SULUHNTB.COM – Ketegangan kembali mencuat di surga wisata Gili Trawangan, Kabupaten Lombok Utara. Kali ini, yang menjadi sorotan adalah penutupan paksa salah satu hostel populer, MyMates Place, yang biasa menjadi persinggahan favorit wisatawan mancanegara.
Tapi siapa sangka, di balik ketenaran hostel ini tersimpan konflik panjang antara pemilik lahan dan penyewanya yang berujung pada kemarahan warga.
Penutupan itu dilakukan langsung oleh H Suriamin, pemilik sah lahan tempat berdirinya hostel tersebut.
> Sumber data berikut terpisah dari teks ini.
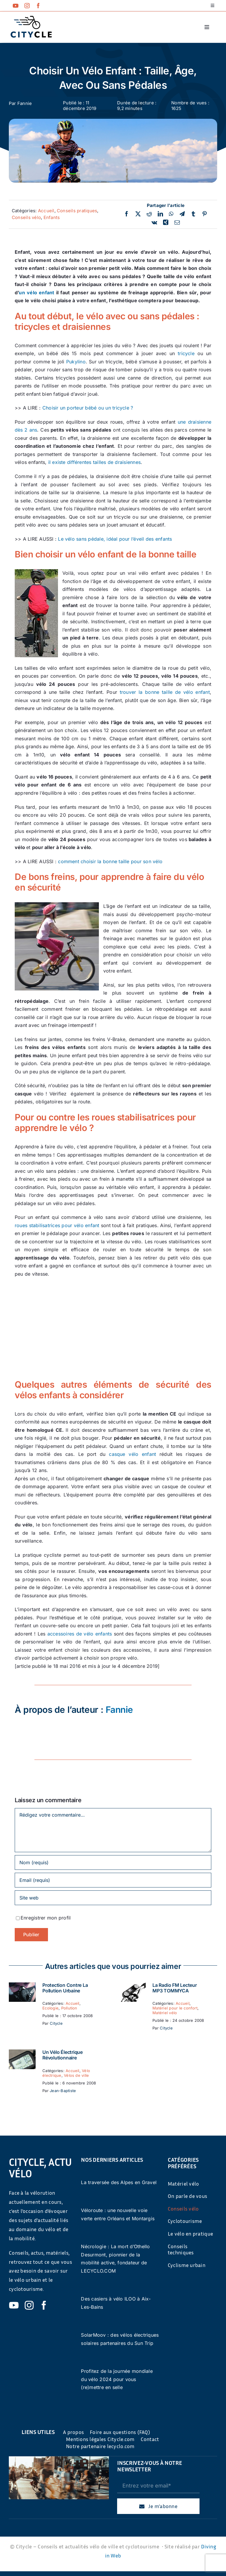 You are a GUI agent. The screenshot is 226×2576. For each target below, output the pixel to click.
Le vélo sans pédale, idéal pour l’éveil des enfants (115, 539)
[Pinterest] (204, 214)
Ia menyebut penyewa hostel, Brendan Edward Muir, telah berulang kali melanggar perjanjian kontrak yang telah mereka sepakati sejak tahun 2015. Meskipun telah diberi banyak kesempatan, Brendan dinilai tidak menunjukkan itikad baik menyelesaikan kewajiban pembayaran sewa.
“Sisa pembayaran sewa lahan belum dilunasi Brendan sampai lewat batas waktu yang ditentukan sesuai perjanjian. Bahkan bukannya mau beritikad menyelesaikan tanggung jawab, tapi malah melakukan hal konyol dengan melaporkan saya ke polisi,” ujar H Suriamin dengan nada kecewa.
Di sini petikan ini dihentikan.